For model with decision tree, we get a quite good result as it scored 96.65% for the accuracy, 96% in recall and a precision of 94.81%. However, instead of using accuracy, we will focused our attention to the other two metrics; recall (96%) and precision (94.81%). It seems that our model performed pretty well, judging from the confusion matrix above.

Conclusion

In Part 2, we managed to create a titanic survival prediction with naive bayes and decision trees, which are the two algorithms that are widely used in classification problems. The model prediction with naive bayes used three variables as its predictors (Pclass, Sex, Embarked) and has a quite good performance for the returns. It has a recall of 100%, 84.44% for precision and roughly 0.97 for its AUC (model evaluation using ROC-AUC).

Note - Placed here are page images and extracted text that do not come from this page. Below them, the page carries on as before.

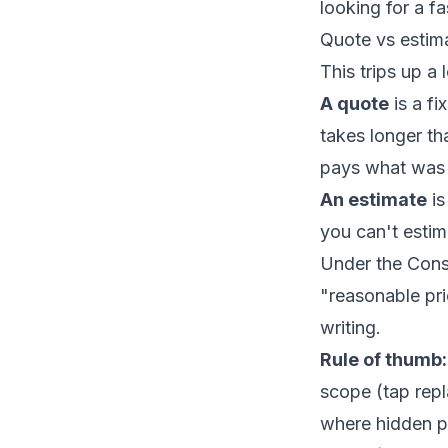
looking for a f
Quote vs estim
This trips up a 
A quote
is a fi
takes longer th
pays what was
An estimate
is
you can't esti
Under the Consu
"reasonable pri
writing.
Rule of thumb:
scope (tap repla
where hidden pr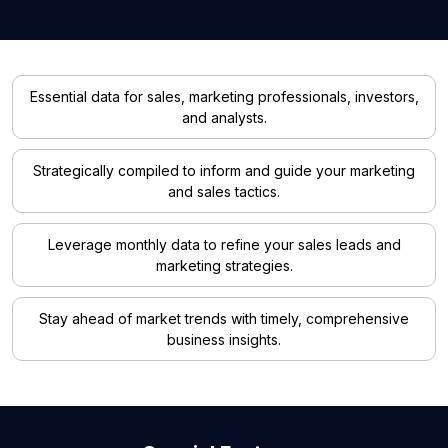
Essential data for sales, marketing professionals, investors,
and analysts.
Strategically compiled to inform and guide your marketing
and sales tactics.
Leverage monthly data to refine your sales leads and
marketing strategies.
Stay ahead of market trends with timely, comprehensive
business insights.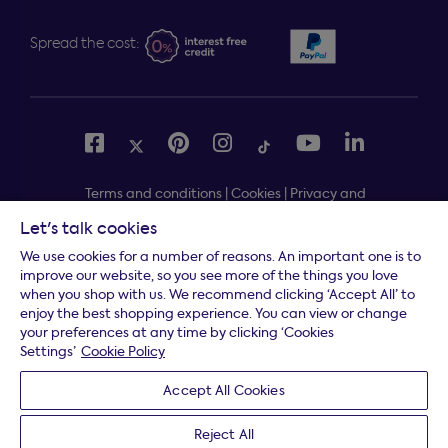
Spread the cost:
Terms and conditions
|
Cookies
|
Privacy and
security
|
Modern slavery statement
|
Gender pay gap
Let's talk cookies
Free delivery to your door, Monday to Friday, on all
*
We use cookies for a number of reasons. An important one is to
orders
improve our website, so you see more of the things you love
when you shop with us. We recommend clicking ‘Accept All’ to
* Fast delivery T&C's apply
enjoy the best shopping experience. You can view or change
your preferences at any time by clicking ‘Cookies
* Postcode dependent
Settings’
Cookie Policy
Dreams Limited is registered in England and Wales |
Accept All Cookies
Company registration number: 08428347 | Registered
Office:
14 Knaves Beech Business Centre, Davies Way,
Reject All
Loudwater, High Wycombe, Buckinghamshire, HP10 9YU.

While the decision tree model that used all of the variables as its predictors has an output of 96% recall and 94.81% precision (which is 10% lower than the one we got from naive bayes).

Overall, our naive bayes model has a better performance compared to the decision tree model. This was shown by having zero false negatives predictions with a slightly lower score in precision.